Pour le Pr Kabwigiri, ces structures, doivent être accompagnées par la mise en place des « fonds de promotion » pour l’entrepreneuriat des jeunes au Burundi, afin de produire des résultats escomptés.
Le défi de taille du moment pour les jeunes burundais, a-t-il insisté, est l’accès au financement dans un environnement bancaire burundais où l’octroi du crédit est conditionné par la présentation des garanties ou des hypothèques.
Une conception « rapide » des mécanismes de renforcement d’une culture entrepreneuriale chez les jeunes burundais serait salutaire pour le pays si l’on veut relever les divers défis en la matière, a-t-il estimé.
« La formation dispensée devrait dorénavant inaugurer une nouvelle ère en changeant la dynamique de former des demandeurs d’emploi, pour promouvoir celle de création d’emplois, et ce peu importe les domaines », a-t-il plaidé.
Par ailleurs, a-t-il recommandé, les jeunes talents burundais en herbe devraient être accompagnés pour éviter que les petites et moyennes entreprises créées(PME), soient des mort-nées.
Au regard des statistiques en la matière, le taux de mortalité de jeunes micro-entreprises burundaises est élevé, a-t-il fait remarquer que beaucoup d’entre elles disparaissent rapidement au lendemain de leur démarrage.

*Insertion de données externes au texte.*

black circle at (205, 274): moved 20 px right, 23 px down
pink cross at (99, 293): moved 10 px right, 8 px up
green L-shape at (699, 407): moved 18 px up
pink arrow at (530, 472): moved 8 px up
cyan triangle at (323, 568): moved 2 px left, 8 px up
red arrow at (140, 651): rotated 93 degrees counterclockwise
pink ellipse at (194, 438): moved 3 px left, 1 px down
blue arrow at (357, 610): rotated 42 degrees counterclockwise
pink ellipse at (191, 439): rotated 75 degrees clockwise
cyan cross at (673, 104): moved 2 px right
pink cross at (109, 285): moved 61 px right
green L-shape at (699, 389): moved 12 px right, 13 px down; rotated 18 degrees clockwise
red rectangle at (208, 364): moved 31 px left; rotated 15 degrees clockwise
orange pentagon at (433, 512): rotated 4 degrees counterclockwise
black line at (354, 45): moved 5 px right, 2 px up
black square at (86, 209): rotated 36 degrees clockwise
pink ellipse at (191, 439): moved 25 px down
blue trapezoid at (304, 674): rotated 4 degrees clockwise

Pour M. Kabwigiri, le développement d’une culture entrepreneuriale chez des jeunes burundais pour faire reculer le chômage, devrait s’inspirer du savoir-faire régional en la matière, en se référant à l’expérience de certains pays de la Communauté d’Afrique de l’Est (CAE), qui regroupe le Kenya, l’Ouganda, la Tanzanie, le Rwanda et le Burundi.
« Le concept de culture entrepreneuriale a déjà beaucoup évolué dans le monde anglo-saxon. C’est pourquoi, au sein de la CAE, le Burundi devrait s’inspirer du savoir-faire des pays anglophones, notamment en Tanzanie, en Ouganda, et surtout au Kenya où on parle aujourd’hui des incubateurs d’entreprise », a-t-il signalé.
Le Rwanda, voisin du Burundi, a laissé émerger des initiatives similaires pour promouvoir la culture entrepreneuriale, a-t-il révélé, précisant que l’Etat rwandais participe dans le financement des micro-entreprises montées par des jeunes.
Pour que le Burundi réussir la lutte contre le chômage chez les jeunes dans les décennies à venir, la prise en compte de développement d’une culture entrepreneuriale chez cette catégorie de la population burundaise devrait « être la priorité des priorités », a recommandé l’expert.